Provided records Block Start

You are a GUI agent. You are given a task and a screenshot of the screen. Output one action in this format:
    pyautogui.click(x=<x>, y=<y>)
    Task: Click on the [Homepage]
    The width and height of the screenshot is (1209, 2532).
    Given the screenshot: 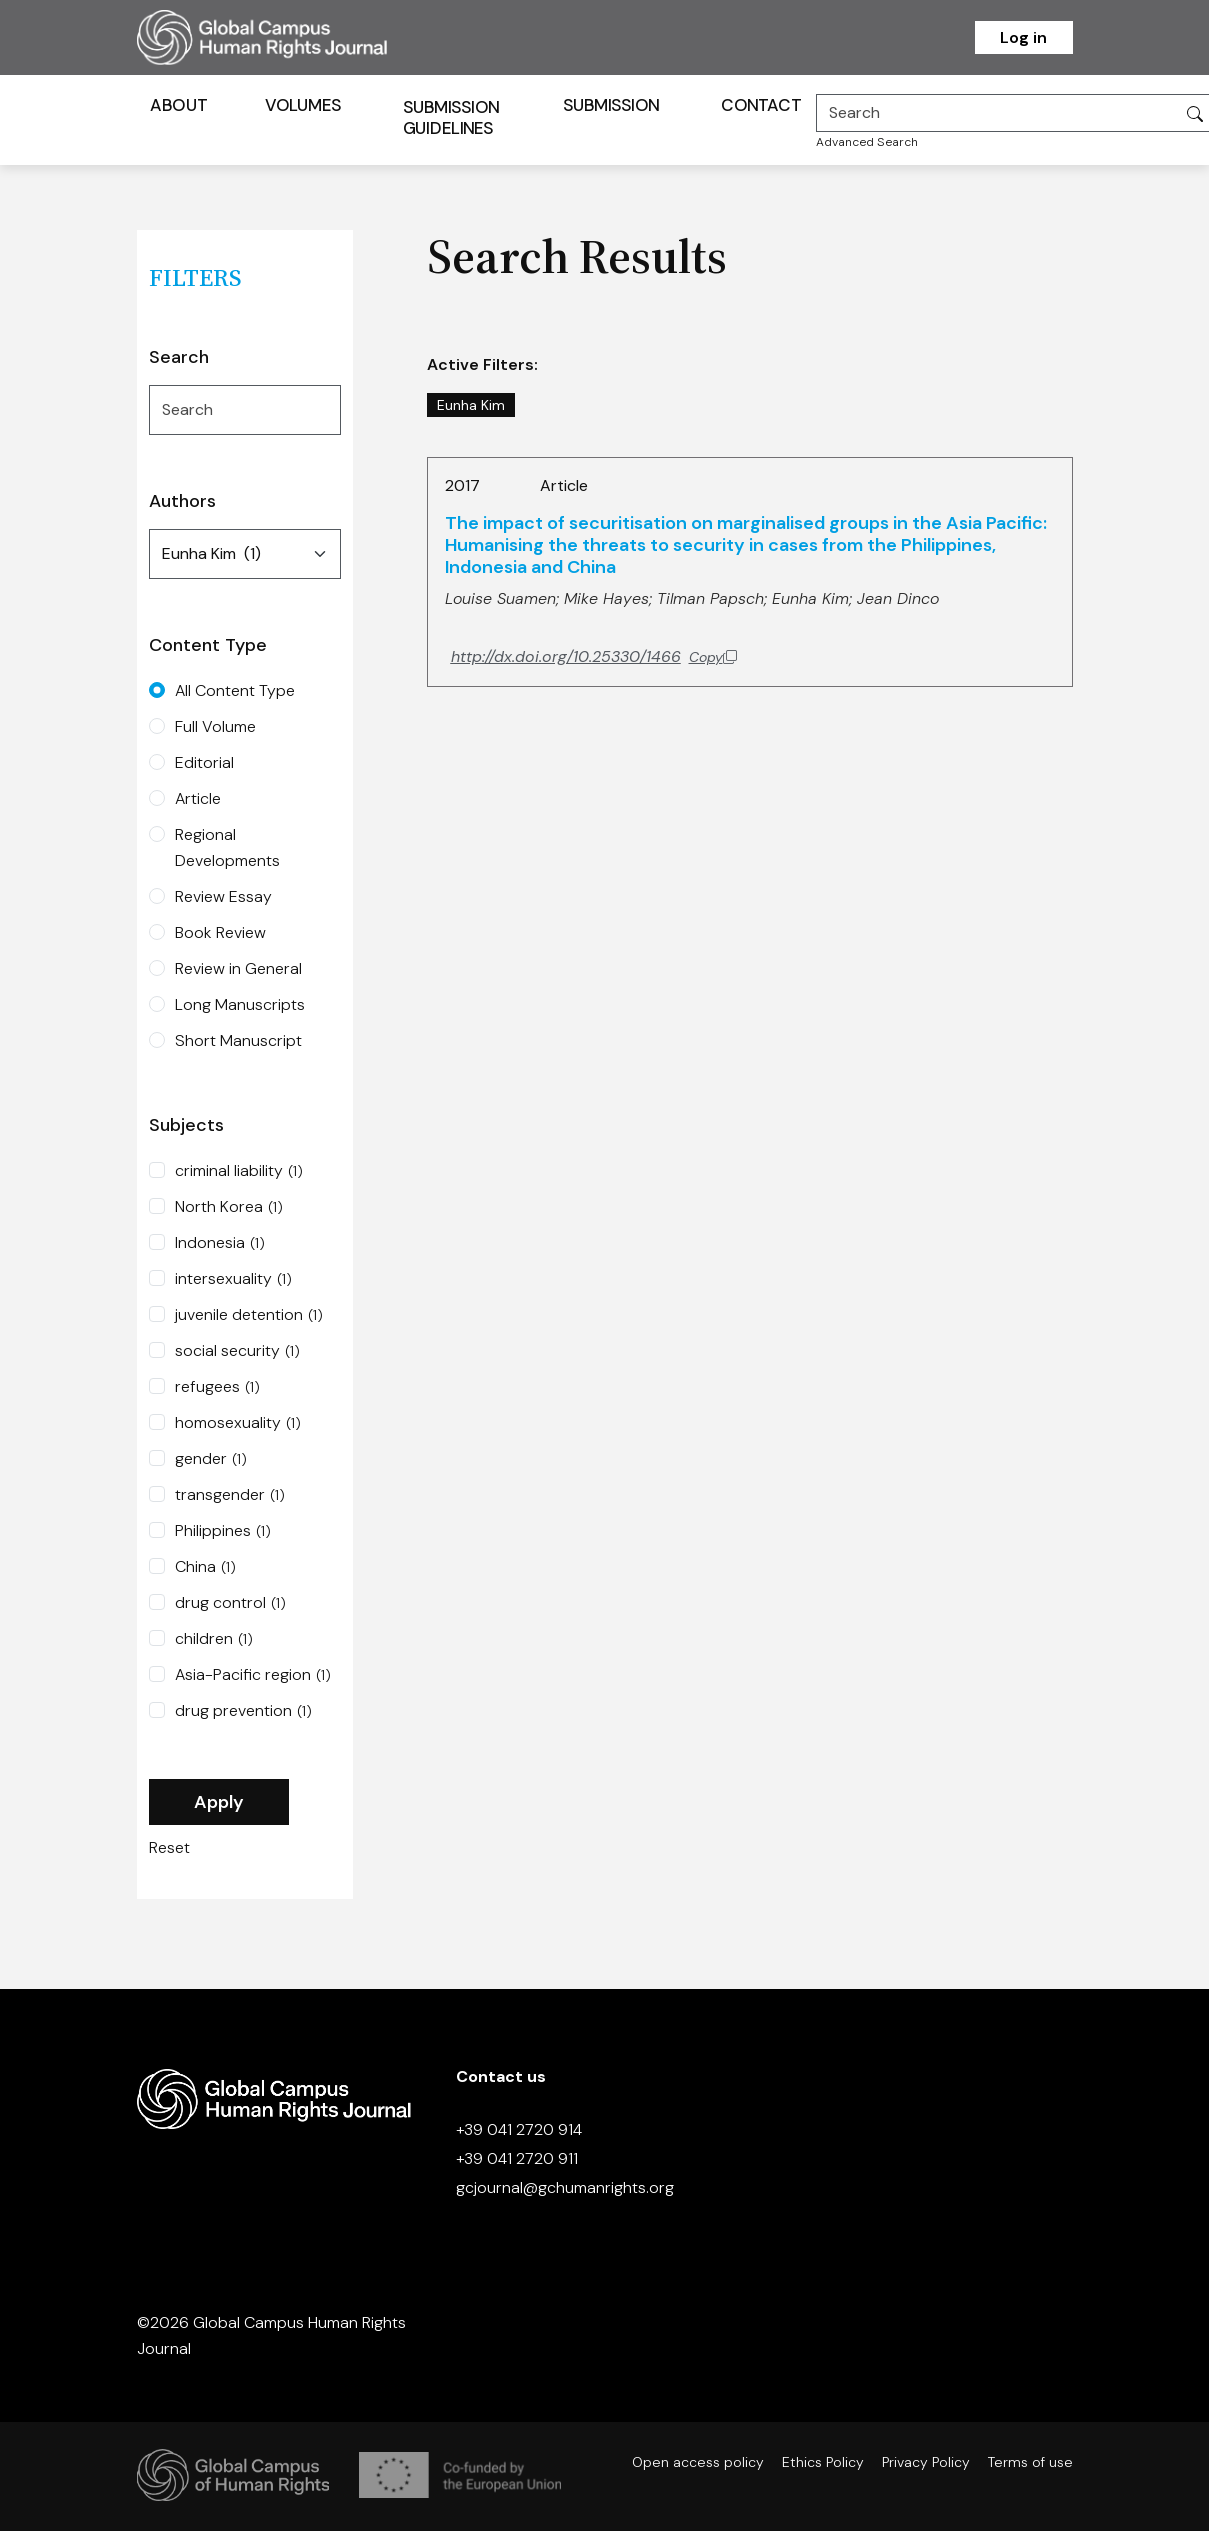 What is the action you would take?
    pyautogui.click(x=287, y=37)
    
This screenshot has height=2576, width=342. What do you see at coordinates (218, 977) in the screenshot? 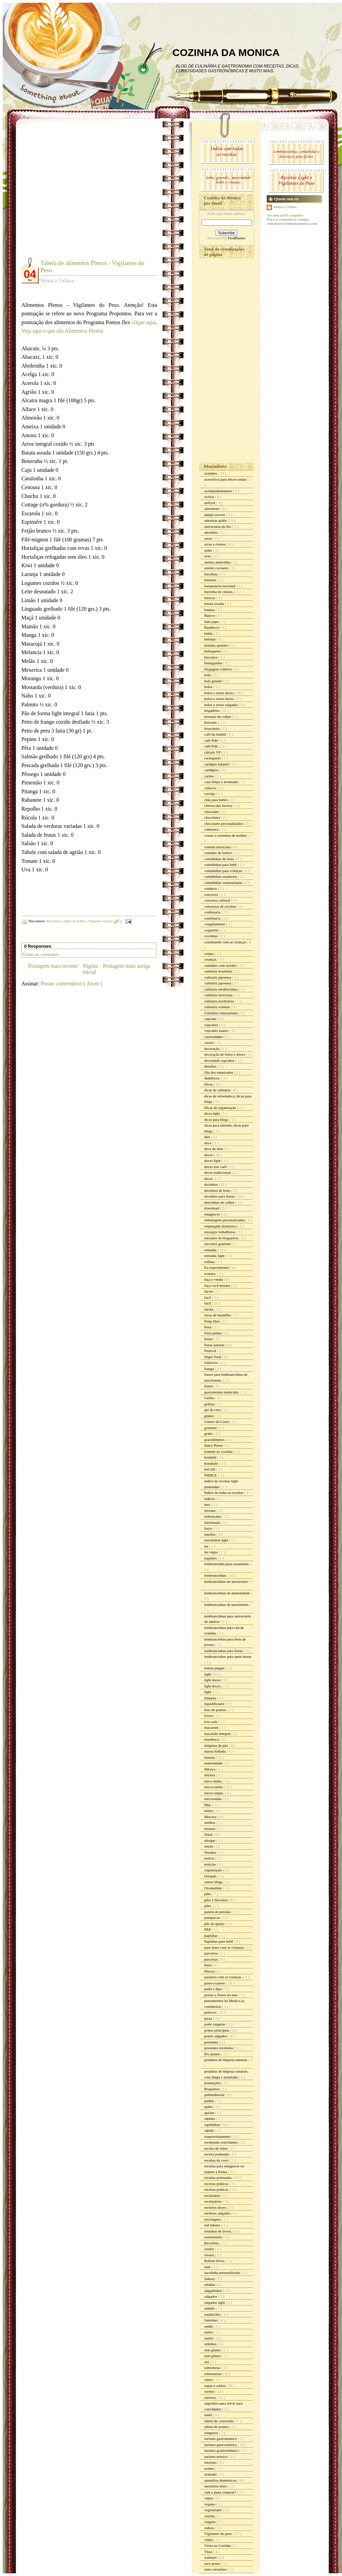
I see `culinaria japonesa` at bounding box center [218, 977].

Provided records Block End

● The task: Output exactly, and only, the lines running from the line containing "This screenshot has" to the last line of the entries above, omitting the pictures.

● Exercise response:
This screenshot has height=2576, width=342. What do you see at coordinates (218, 977) in the screenshot? 
I see `culinaria japonesa` at bounding box center [218, 977].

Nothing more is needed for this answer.